The Story of the Universal Classic Monsters

The Story of the Universal Classic Monsters

Larry Holzwarth - October 18, 2019

The Story of the Universal Classic Monsters
General Mills used the monsters to sell breakfast cereal to children by the 1970s. YouTube

22. The Universal monsters become cereal salesman during Saturday morning cartoons and other childrens’ programming

In 1971, cereal giant General Mills introduced two new cereal lines aimed at children, marketing them heavily towards the audience of the Saturday morning cartoons which were prevalent at the time. The first was a chocolate-flavored breakfast cereal named Count Chocula. It was followed by a strawberry-flavored concoction called Franken Berry. Advertising included animated characters Count Alfred Chocula, based on Bela Lugosi’s Dracula (complete with accent and cape) and Franken Berry, who spoke in tones reminiscent of Boris Karloff. The two characters argued over whose cereal tasted better until something frightened them to the point that the argument was discontinued.

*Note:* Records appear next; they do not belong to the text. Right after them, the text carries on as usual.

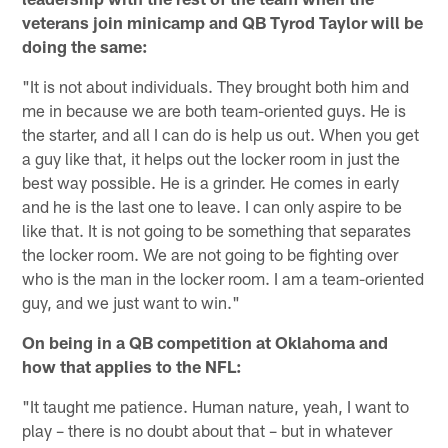
veterans join minicamp and QB Tyrod Taylor will be
doing the same:
"It is not about individuals. They brought both him and
me in because we are both team-oriented guys. He is
the starter, and all I can do is help us out. When you get
a guy like that, it helps out the locker room in just the
best way possible. He is a grinder. He comes in early
and he is the last one to leave. I can only aspire to be
like that. It is not going to be something that separates
the locker room. We are not going to be fighting over
who is the man in the locker room. I am a team-oriented
guy, and we just want to win."
On being in a QB competition at Oklahoma and
how that applies to the NFL:
"It taught me patience. Human nature, yeah, I want to
play – there is no doubt about that – but in whatever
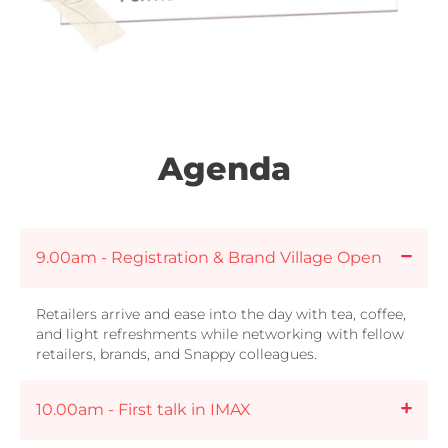
Agenda
9.00am - Registration & Brand Village Open
Retailers arrive and ease into the day with tea, coffee,
and light refreshments while networking with fellow
retailers, brands, and Snappy colleagues.
10.00am - First talk in IMAX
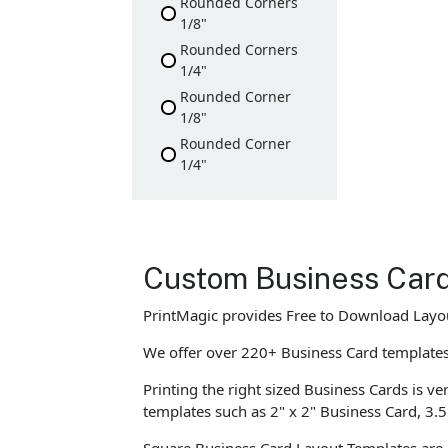
Rounded Corners
1/8"
Rounded Corners
1/4"
Rounded Corner
1/8"
Rounded Corner
1/4"
Custom Business Car
PrintMagic provides Free to Download Layou
We offer over 220+ Business Card templates w
Printing the right sized Business Cards is ve
templates such as 2" x 2" Business Card, 3.5
Square Business Card Layout Templates are 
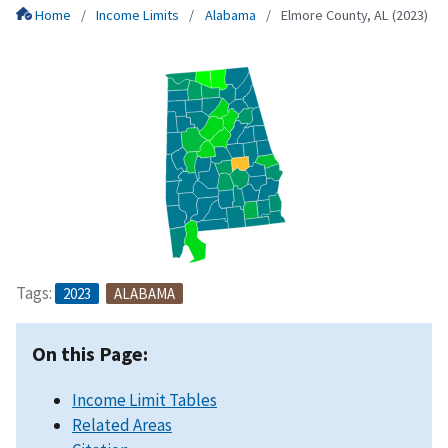
Home
Income Limits
Alabama
Elmore County, AL (2023)
Tags:
2023
ALABAMA
On this Page:
Income Limit Tables
Related Areas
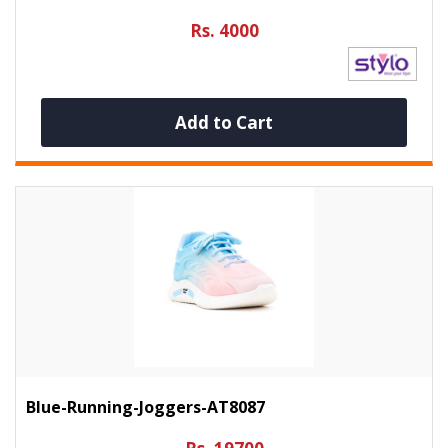
Rs. 4000
Add to Cart
Blue-Running-Joggers-AT8087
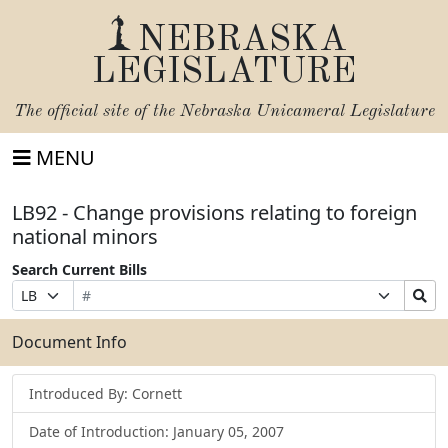
NEBRASKA
LEGISLATURE
The official site of the
Nebraska Unicameral Legislature
MENU
LB92 - Change provisions relating to foreign
national minors
Search Current Bills
Bill
Suffix
Search
Prefix
Number
Selection
Bills
Selection
Submit
Document Info
Introduced By: Cornett
Date of Introduction: January 05, 2007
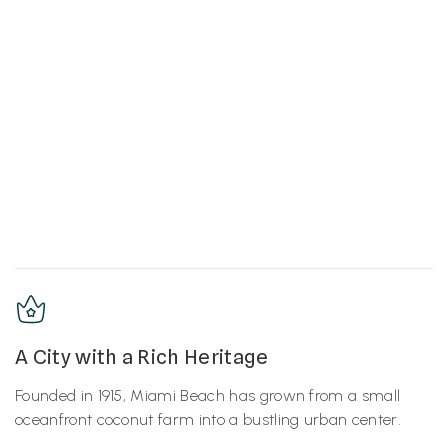
A City with a Rich Heritage
Founded in 1915, Miami Beach has grown from a small
oceanfront coconut farm into a bustling urban center.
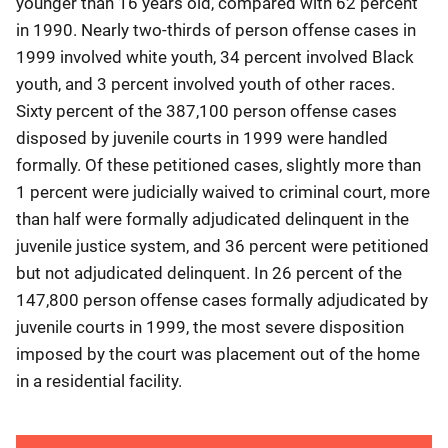
younger than 16 years old, compared with 62 percent
in 1990. Nearly two-thirds of person offense cases in
1999 involved white youth, 34 percent involved Black
youth, and 3 percent involved youth of other races.
Sixty percent of the 387,100 person offense cases
disposed by juvenile courts in 1999 were handled
formally. Of these petitioned cases, slightly more than
1 percent were judicially waived to criminal court, more
than half were formally adjudicated delinquent in the
juvenile justice system, and 36 percent were petitioned
but not adjudicated delinquent. In 26 percent of the
147,800 person offense cases formally adjudicated by
juvenile courts in 1999, the most severe disposition
imposed by the court was placement out of the home
in a residential facility.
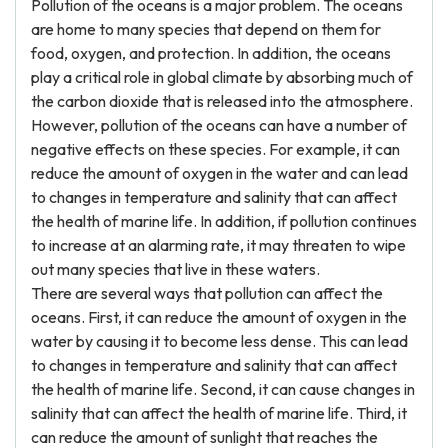
Pollution of the oceans is a major problem. The oceans
are home to many species that depend on them for
food, oxygen, and protection. In addition, the oceans
play a critical role in global climate by absorbing much of
the carbon dioxide that is released into the atmosphere.
However, pollution of the oceans can have a number of
negative effects on these species. For example, it can
reduce the amount of oxygen in the water and can lead
to changes in temperature and salinity that can affect
the health of marine life. In addition, if pollution continues
to increase at an alarming rate, it may threaten to wipe
out many species that live in these waters.
There are several ways that pollution can affect the
oceans. First, it can reduce the amount of oxygen in the
water by causing it to become less dense. This can lead
to changes in temperature and salinity that can affect
the health of marine life. Second, it can cause changes in
salinity that can affect the health of marine life. Third, it
can reduce the amount of sunlight that reaches the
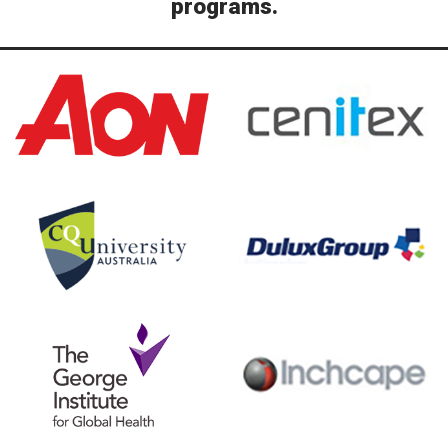
programs.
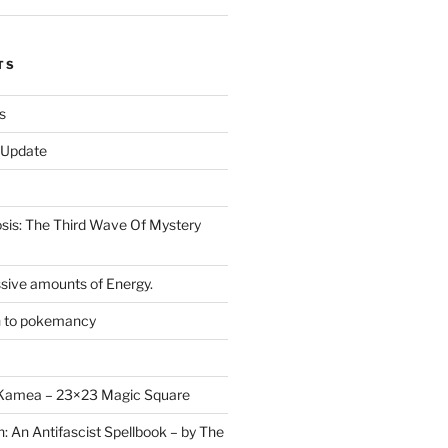
TS
s
r Update
is: The Third Wave Of Mystery
sive amounts of Energy.
n to pokemancy
y Kamea – 23×23 Magic Square
n: An Antifascist Spellbook – by The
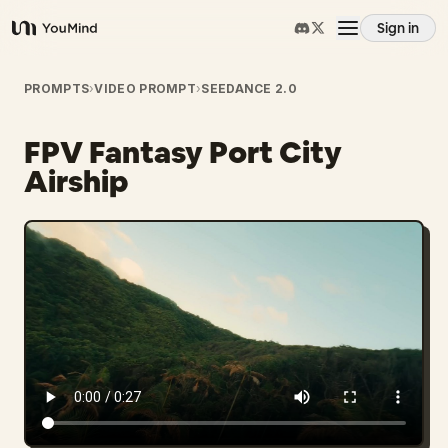
Sign in
YouMind
Overview
PROMPTS
›
VIDEO PROMPT
›
SEEDANCE 2.0
FPV Fantasy Port City
Use cases
Airship
Skills
Prompts
Pricing
Download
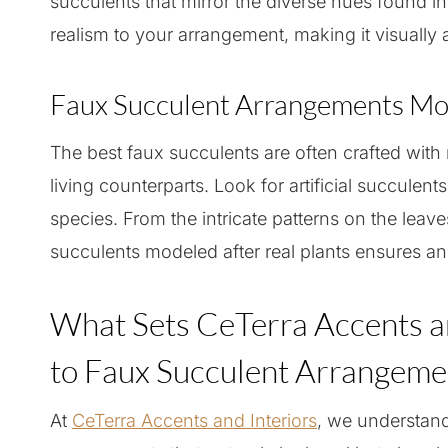
succulents that mirror the diverse hues found i
realism to your arrangement, making it visually 
Faux Succulent Arrangements Mod
The best faux succulents are often crafted with m
living counterparts. Look for artificial succulent
species. From the intricate patterns on the leaves
succulents modeled after real plants ensures an
What Sets CeTerra Accents a
to Faux Succulent Arrangeme
At
CeTerra Accents and Interiors
, we understan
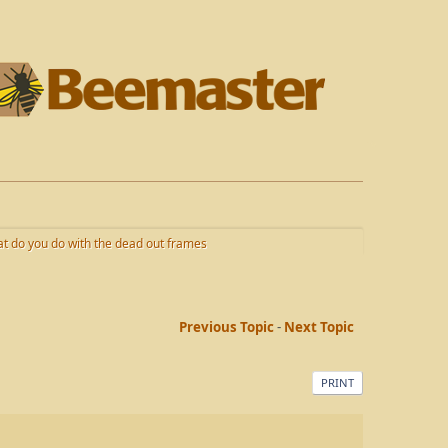
t do you do with the dead out frames
Previous Topic
-
Next Topic
PRINT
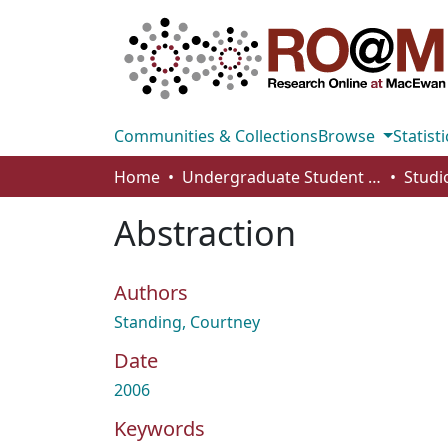
Communities & Collections
Browse
Statisti
Home
Undergraduate Student Works
Abstraction
Authors
Standing, Courtney
Date
2006
Keywords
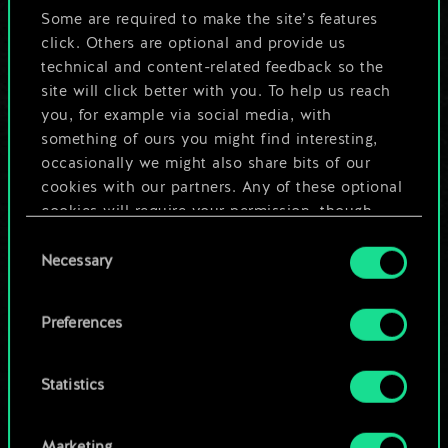
5
Some are required to make the site’s features
x
2
Armorer's Workshop
click. Others are optional and provide us
4
5
Mahakam Marauder
technical and content-related feedback so the
site will click better with you. To help us reach
2
5
x
2
Dwarven Chariot
you, for example via social media, with
something of ours you might find interesting,
5
4
x
2
Miner
occasionally we might also share bits of our
cookies with our partners. Any of these optional
4
4
x
2
Mahakam Defender
cookies will require your permission, though.
Consent
4
4
x
2
Mahakam Volunteers
You’ll find all the details regarding our use of
Necessary
Selection
cookies and tweak your preferences regarding
4
4
x
2
Dwarf Berserker
them in the “Settings” menu below.
Preferences
3
4
Mahakam Guard
Statistics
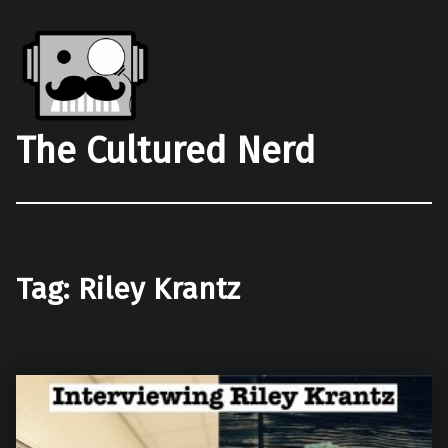
The Cultured Nerd
Tag:
Riley Krantz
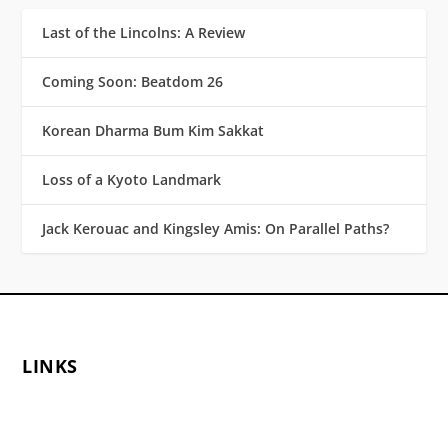
Last of the Lincolns: A Review
Coming Soon: Beatdom 26
Korean Dharma Bum Kim Sakkat
Loss of a Kyoto Landmark
Jack Kerouac and Kingsley Amis: On Parallel Paths?
LINKS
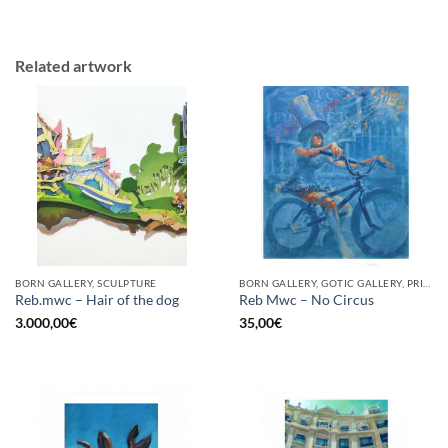
Related artwork
BORN GALLERY, SCULPTURE
BORN GALLERY, GOTIC GALLERY, PRINT
Reb.mwc – Hair of the dog
Reb Mwc – No Circus
3.000,00
€
35,00
€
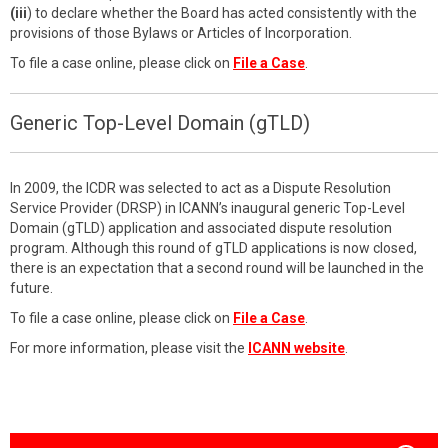
(iii
) to declare whether the Board has acted consistently with the
provisions of those Bylaws or Articles of Incorporation.
To file a case online, please click on
File a Case
.
Generic Top-Level Domain (gTLD)
In 2009, the ICDR was selected to act as a Dispute Resolution
Service Provider (DRSP) in ICANN’s inaugural generic Top-Level
Domain (gTLD) application and associated dispute resolution
program. Although this round of gTLD applications is now closed,
there is an expectation that a second round will be launched in the
future.
To file a case online, please click on
File a Case
.
For more information, please visit the
ICANN website
.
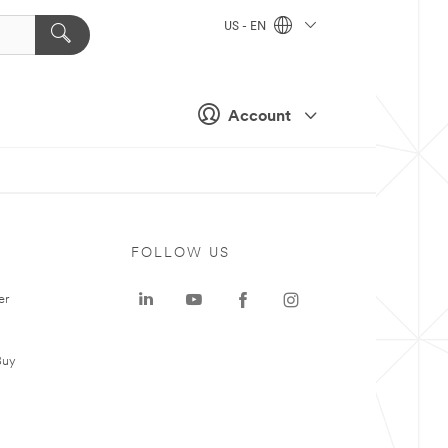
US - EN
Account
FOLLOW US
er
Buy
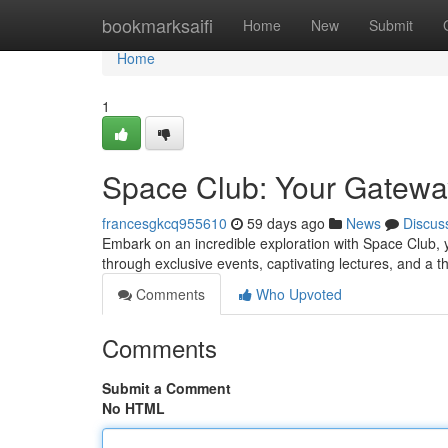
Home
bookmarksaifi
Home
New
Submit
Home
1
Space Club: Your Gatewa
francesgkcq955610
59 days ago
News
Discus
Embark on an incredible exploration with Space Club, 
through exclusive events, captivating lectures, and a 
Comments
Who Upvoted
Comments
Submit a Comment
No HTML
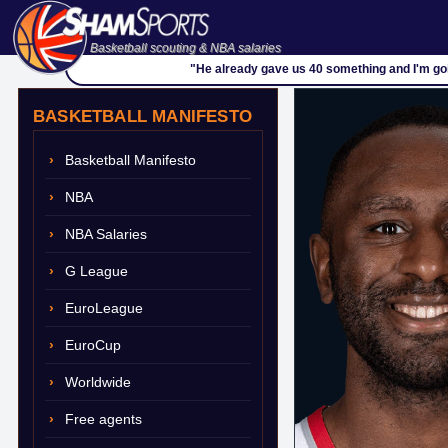
Basketball scouting & NBA salaries
"He already gave us 40 something and I'm goi
BASKETBALL MANIFESTO
Basketball Manifesto
NBA
NBA Salaries
G League
EuroLeague
EuroCup
Worldwide
Free agents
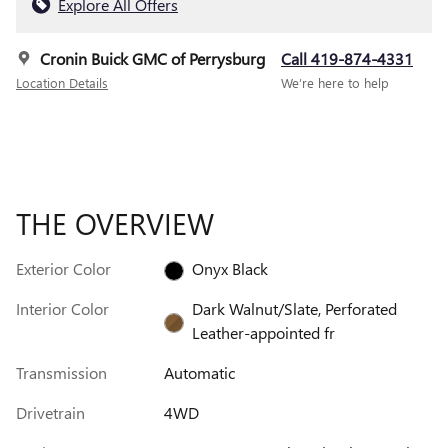
Explore All Offers
Cronin Buick GMC of Perrysburg
Call 419-874-4331
Location Details
We’re here to help
THE OVERVIEW
Exterior Color
Onyx Black
Interior Color
Dark Walnut/Slate, Perforated
Leather-appointed fr
Transmission
Automatic
Drivetrain
4WD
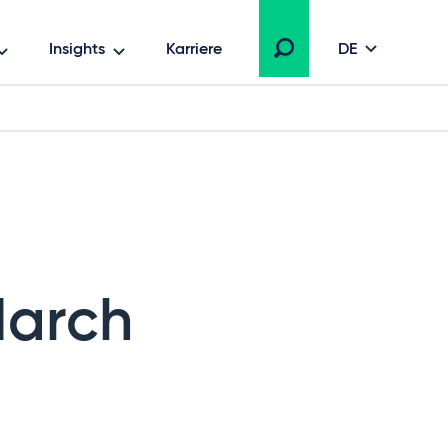
Insights
Karriere
DE
March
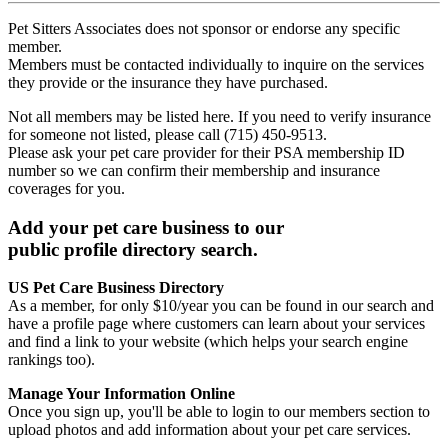
Pet Sitters Associates does not sponsor or endorse any specific
member.
Members must be contacted individually to inquire on the services
they provide or the insurance they have purchased.
Not all members may be listed here. If you need to verify insurance
for someone not listed, please call (715) 450-9513.
Please ask your pet care provider for their PSA membership ID
number so we can confirm their membership and insurance
coverages for you.
Add your pet care business to our
public profile directory search.
US Pet Care Business Directory
As a member, for only $10/year you can be found in our search and
have a profile page where customers can learn about your services
and find a link to your website (which helps your search engine
rankings too).
Manage Your Information Online
Once you sign up, you'll be able to login to our members section to
upload photos and add information about your pet care services.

They were not the first cartoon caricatures of the iconic monsters. In 1964 a Frankenstein monster appeared with Bugs Bunny and the Tasmanian Devil in the cartoon, The Devil and Mr. Hare. The Beatles sampled a Frankenstein monster in the film Yellow Submarine (though The Beatles had nothing to do with the production of the film’s animation or story) which morphed into an animated John Lennon after drinking an unknown beverage. Congenial versions of the Frankenstein monster, far removed from its initial Universal appearance in 1931, appeared throughout the 1970s, and continued to appear today.